The fact is that it is basically impossible to evaluate emission related to the mounting and usage of PCBA (mounting can be done in several ways, components do not have any “own” energy consumption and both mounting and usage are totally out of control of the Company A). Also, no literature data can be found and it has to be considered that the company is producing many thousand of different products and final applications are all different.
CASE 2: the Company B produces in contract manufacturing (B2B manufacturing of a product with a given design; product will be marked with the customer company name).
Is it possible to avoid calculation of category 11 (Use of Sold Products), according to GHG protocol and SBTi?

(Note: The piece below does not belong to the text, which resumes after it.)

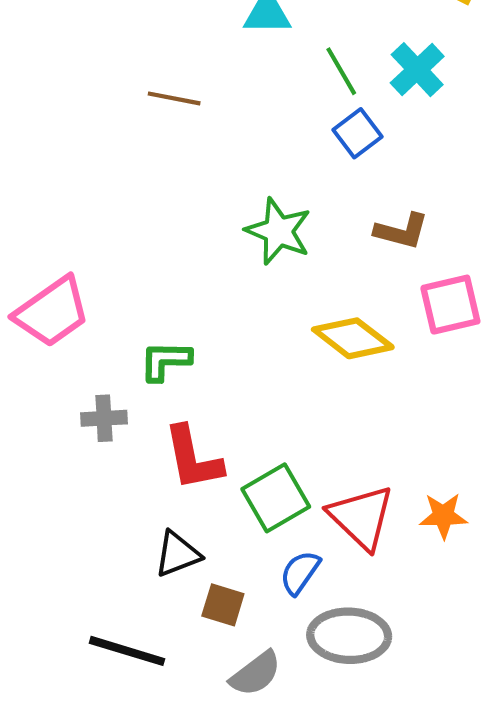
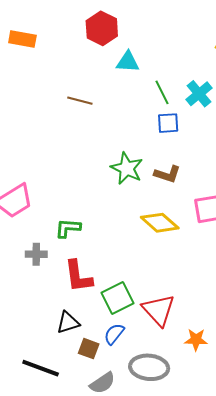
blue square: (358, 133) -> (168, 123), turned 30
brown L-shape: (402, 231) -> (167, 174), moved
orange star: (443, 516) -> (196, 340), moved
blue semicircle: (300, 573) -> (114, 334), moved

The fact is that, even if the size of emission is relevant, since the Design is ownership of the customer, the Company A cannot have any Influence on the Use emissions (There isn’t any potential emissions reductions that could be undertaken or influenced by Company A), that is one of the criteria for relevance according GHG protocol.
3 answers yet
Anonymous User
Hi Luca,
to add a bit of context: The relevant section of the GHG Protocol, the Corporate Value Chain Accounting and Reporting Standard (https://ghgprotocol.org/sites/default/files/standards/Corporate-Value-Chain-Accounting-Reporing-Standard_041613_2.pdf) adds specific guidance on when downstream emissions can be excluded from an assessment (Chapter 6.4):
“In certain cases, the eventual end use of sold intermediate products may be unknown. For example, a company may produce an intermediate product with many potential downstream applications, each of which has a different GHG emissions profile, and be unable to reasonably estimate the downstream emissions associated with the various end uses of the intermediate product. In such a case, companies may disclose and justify the exclusion of downstream emissions from categories 9, 10, 11, and 12 in the report (but should not selectively exclude a subset of those categories).”
The chapter also gives an example of when an exclusion is appropriate.
In your case, I would say that you could argue to exclude the Scope 10 and 11 emissions with your justification. However, the standard also underlines that every CCF must follow the basic principle of Relevance: Ensuring that the GHG inventory appropriately reflects the GHG emissions of the company and serves the decision-making needs of users – both internal and external to the company. So you should at least give a qualitative assessment of the expected amount of emissions excluded and argue why the exclusion does not negatively influence the decision-makijng-ability of internal and external stakeholders. The last part should also be in the center of the argument in Case B, if you want to exclude emissions.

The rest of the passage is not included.